CALGARY, Alberta – Today the Canada Energy Regulator (CER) released full details of its $40,000 Administrative Monetary Penalty to Trans-Northern Pipelines Inc. (TNPI), the maximum amount based on the facts of this case. The company had received multiple notices of non-compliances and enforcement actions related to contaminated sites, and issuing this fine was the next step in our effort to bring the company into compliance. This is the second financial penalty issued to TNPI in less than 10 months, with the last one issued in July 2020 related to an incident where a contractor hit a pipe while digging.
Companies are required to develop, implement and maintain an environmental protection program (EPP) that anticipates, prevents, manages and mitigates conditions that could have a negative impact on the environment. The CER issued the penalty to TNPI for not being able to show that its environmental protection program met CER requirements for the management of contaminated sites, a violation of Section 48 of the Onshore Pipeline Regulations (OPR).
In this case, contamination along a TNPI pipeline migrated off the right-of-way into a nearby back yard, coming within five to ten metres of a home. The penalty was issued because the company couldn’t prove that it had done what it should to keep the contamination from spreading.
At the time of the 2019 field inspection, CER inspectors found that there were too many unknowns to fully understand the potential risk to human health and the environment, so they issued an Inspection Officer Order requiring the company to do more sampling of the area and submit results to the CER. The company completed the required testing and was given permission to resume work on June 3, 2019. Based on the data submitted, residents are not exposed to unsafe levels of contamination.
TNPI has submitted a plan to clean up the site to the CER, and is currently testing the proposed clean up technology. The CER is currently reviewing the company’s plan and awaiting the results of the test. In the meantime, the company has been conducting regular monitoring of soil vapour and groundwater, and is submitting the results of these tests to us on a regular basis so that TNPI and the CER can monitor the situation and ensure the residents are protected throughout the process.
An administrative monetary penalty is only one tool in the CER’s enforcement toolkit. Other enforcement tools available to the NEB include Notices of Non-Compliance, Inspection Officer Orders, Safety Orders, revocation of a company’s authorization to operate; and even in extreme cases, criminal prosecution. We will never hesitate to take enforcement action if required and we do so is in a way that is fair and transparent.
“The companies we oversee have to do everything they can to keep people and environment safe. This penalty is yet another way we are working to make sure something like this doesn’t happen again.”
Gitane De Silva
Chief Executive Officer
Canada Energy Regulator
- AMPs are financial penalties imposed by a regulatory body in response to violation of legislative requirements.

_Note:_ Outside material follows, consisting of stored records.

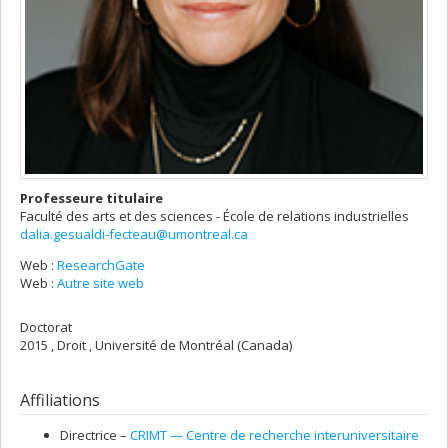
Professeure titulaire
Faculté des arts et des sciences - École de relations industrielles
dalia.gesualdi-fecteau@umontreal.ca
Web :
ResearchGate
Web :
Autre site web
Doctorat
2015 , Droit , Université de Montréal (Canada)
Affiliations
Directrice –
CRIMT — Centre de recherche interuniversitaire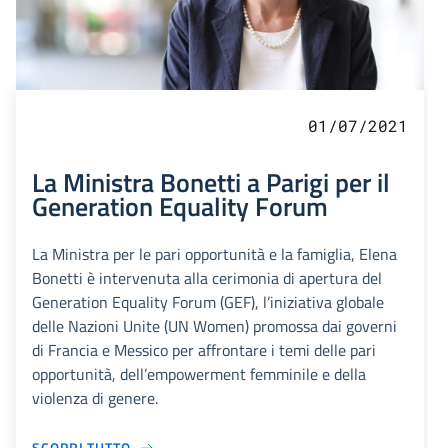
01/07/2021
La Ministra Bonetti a Parigi per il
Generation Equality Forum
La Ministra per le pari opportunità e la famiglia, Elena
Bonetti è intervenuta alla cerimonia di apertura del
Generation Equality Forum (GEF), l’iniziativa globale
delle Nazioni Unite (UN Women) promossa dai governi
di Francia e Messico per affrontare i temi delle pari
opportunità, dell’empowerment femminile e della
violenza di genere.
SCOPRI TUTTO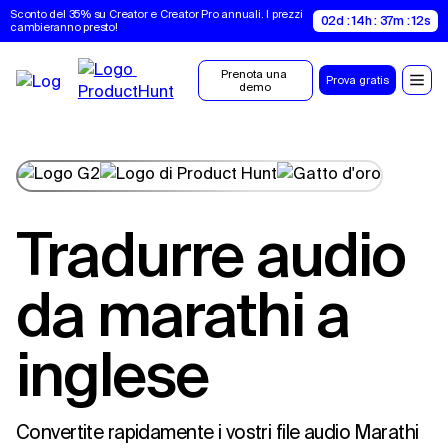
Sconto del 35% su Creator e Creator Pro annuali. I prezzi 
02d : 14h : 37m : 11s
cambieranno presto!
Prenota una 
Prova gratis
demo
Tradurre audio
da marathi a
inglese
Convertite rapidamente i vostri file audio Marathi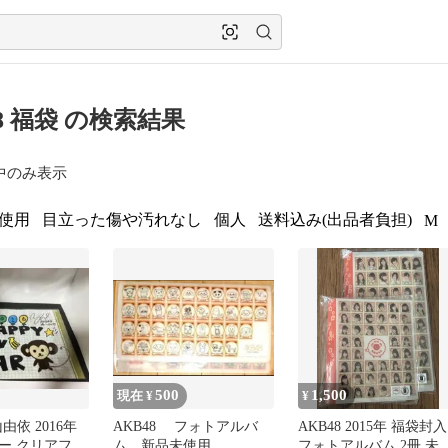
48 福袋 の検索結果
中のみ表示
使用
目立った傷や汚れなし
個人
送料込み(出品者負担)
M
500
1,500
現在 ¥
¥
山由依 2016年
AKB48 フォトアルバ
AKB48 2015年 福袋封入
ー クリアファ
ム 新品未使用
フォトアルバム 2冊 未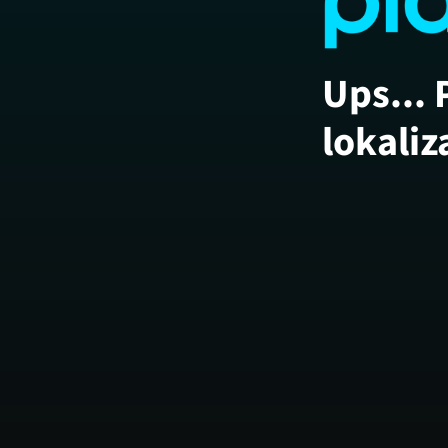
Ups... 
lokaliz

- AMPs provide regulatory agencies with a flexible enforcement tool to complement other types of regulatory sanctions such as notices of non-compliance, orders, warning letters and directions.
- The amount of an AMP is calculated using a set formula that is fixed in the CER’s regulations.
- An AMP can be issued within two years of the event.
- We require that companies develop and have EPPs to anticipate, prevent, manage and mitigate conditions that could adversely affect the environment.